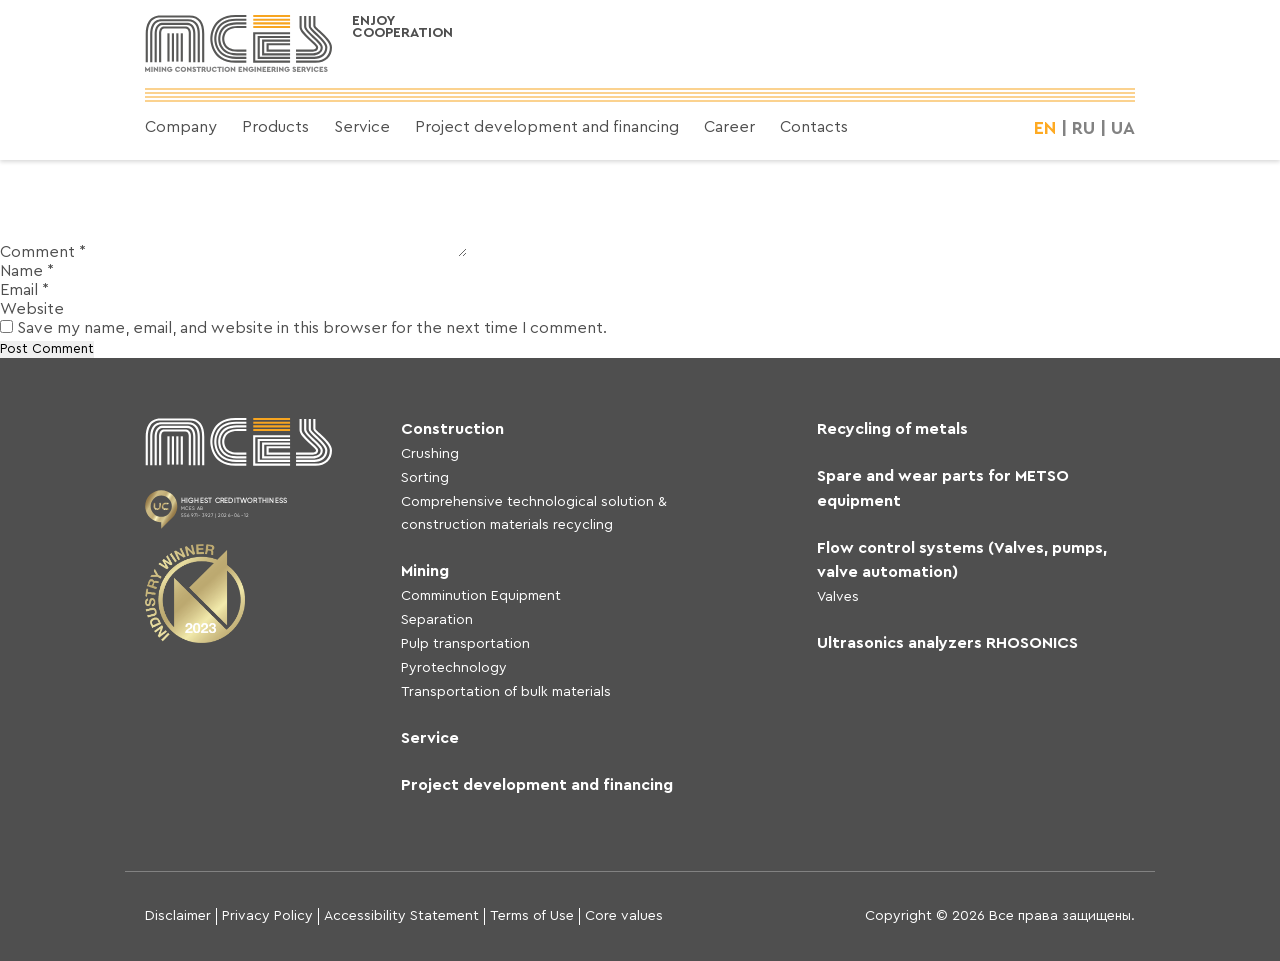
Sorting (425, 478)
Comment (43, 252)
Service (362, 127)
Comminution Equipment (481, 596)
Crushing (430, 454)
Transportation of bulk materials (506, 692)
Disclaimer (178, 916)
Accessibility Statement (401, 916)
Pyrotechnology (454, 668)
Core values (624, 916)
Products (275, 127)
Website (32, 309)
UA (1123, 128)
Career (729, 127)
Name (27, 271)
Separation (437, 620)
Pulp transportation (465, 644)
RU (1083, 128)
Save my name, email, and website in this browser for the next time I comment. (312, 328)
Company (181, 127)
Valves (838, 597)
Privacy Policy (267, 916)
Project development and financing (547, 127)
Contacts (814, 127)
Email (24, 290)
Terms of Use (532, 916)
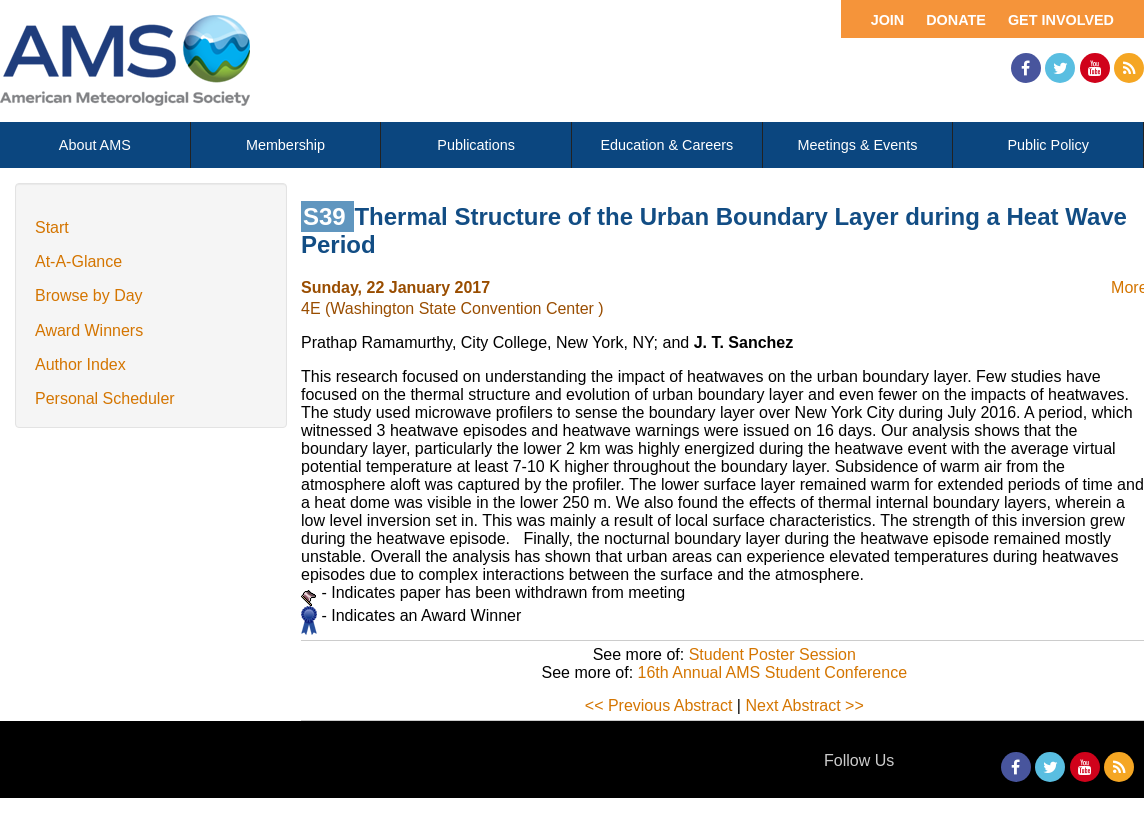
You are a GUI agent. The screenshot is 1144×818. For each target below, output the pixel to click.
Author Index (80, 364)
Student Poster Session (772, 654)
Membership (285, 145)
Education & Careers (666, 145)
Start (52, 227)
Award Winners (89, 330)
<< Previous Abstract (659, 705)
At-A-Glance (78, 261)
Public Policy (1048, 145)
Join (888, 20)
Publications (476, 145)
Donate (956, 20)
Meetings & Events (858, 145)
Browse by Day (89, 295)
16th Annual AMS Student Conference (773, 672)
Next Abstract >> (804, 705)
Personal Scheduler (105, 398)
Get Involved (1061, 20)
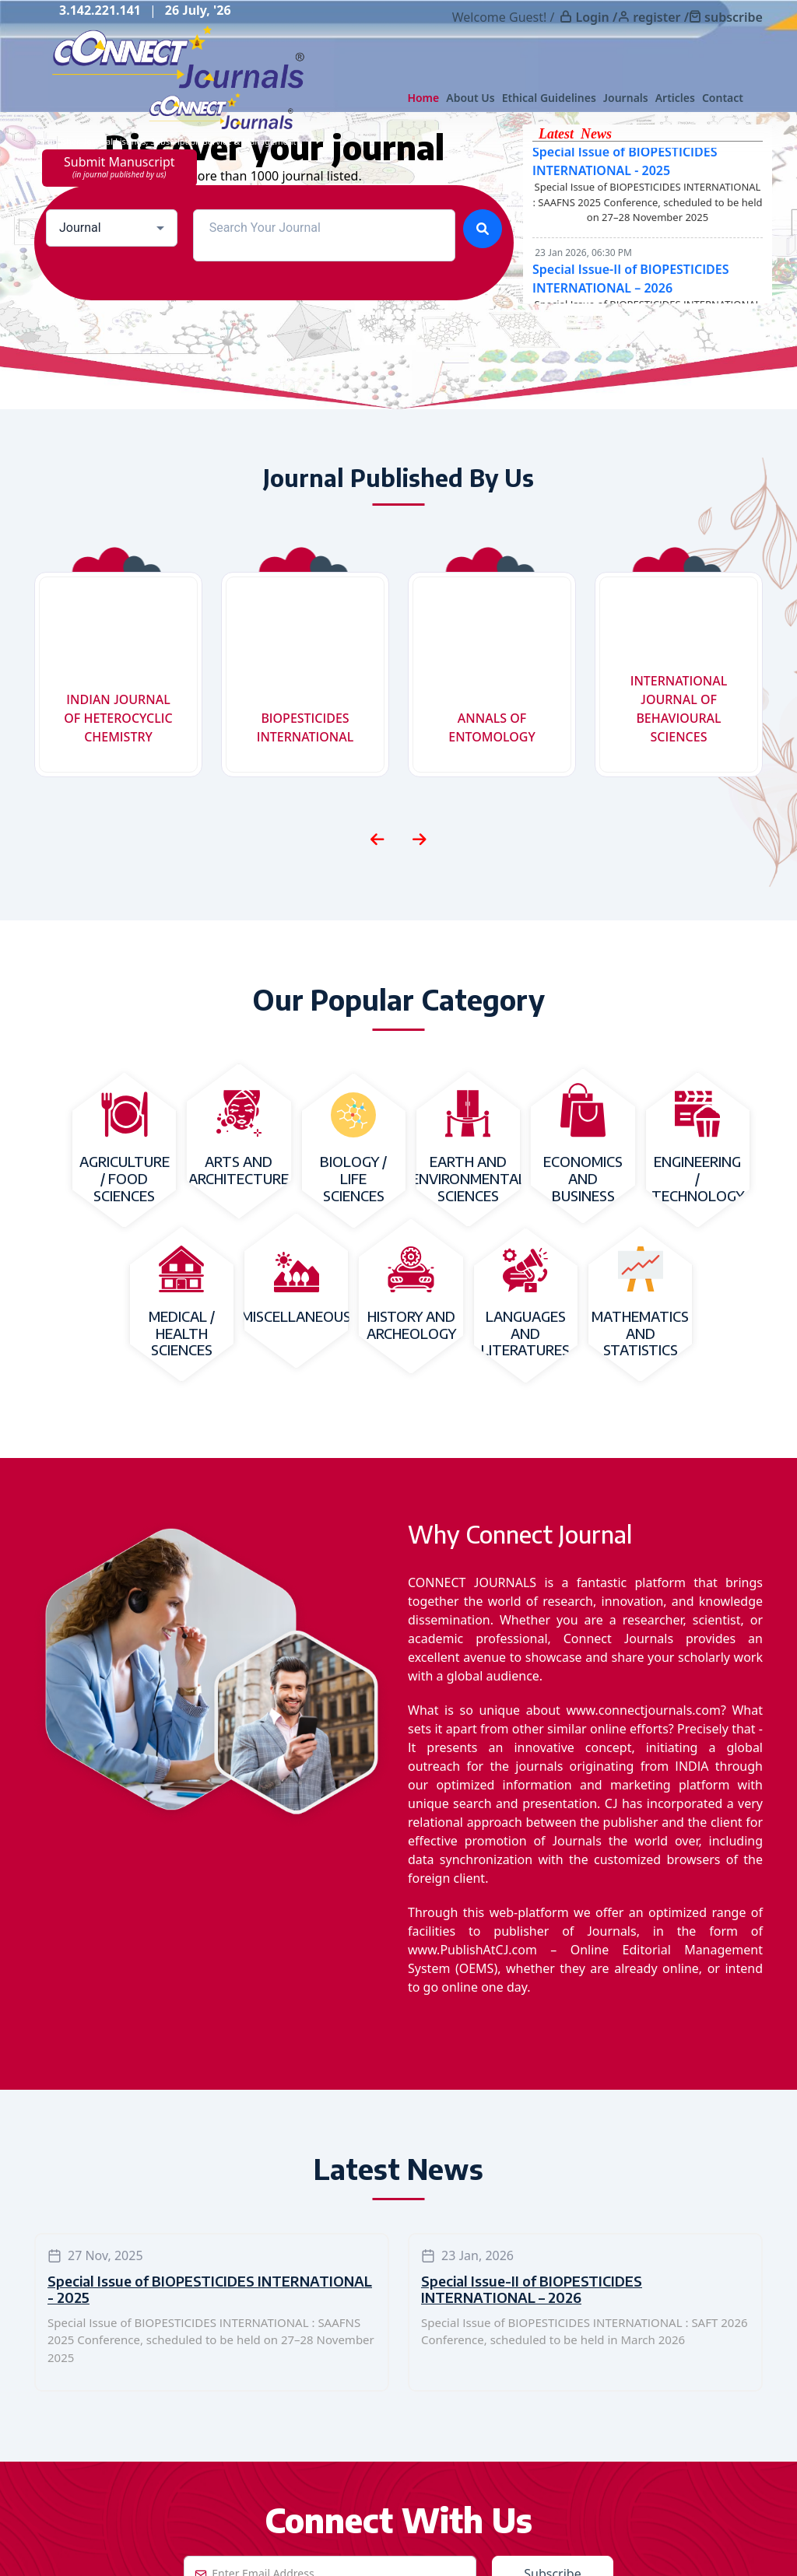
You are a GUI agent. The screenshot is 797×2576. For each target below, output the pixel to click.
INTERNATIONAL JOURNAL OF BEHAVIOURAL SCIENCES (679, 708)
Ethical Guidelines (549, 97)
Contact (722, 97)
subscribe (733, 17)
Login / (596, 17)
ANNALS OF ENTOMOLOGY (491, 727)
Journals (625, 97)
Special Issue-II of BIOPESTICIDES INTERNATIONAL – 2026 (531, 2289)
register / (661, 17)
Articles (675, 97)
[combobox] (111, 228)
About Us (470, 97)
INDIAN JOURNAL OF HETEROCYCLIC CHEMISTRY (118, 718)
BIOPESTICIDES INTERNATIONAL (305, 727)
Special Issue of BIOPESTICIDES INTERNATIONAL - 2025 (209, 2289)
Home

^^^^

Starting from the data above, filter for lines with "click" and copy each one.

You are a GUI agent. The screenshot is 1144×818. For each target below, output the pixel to click.
You are a GUI agent. The screenshot is 797×2576. For each target below, output the pixel to click.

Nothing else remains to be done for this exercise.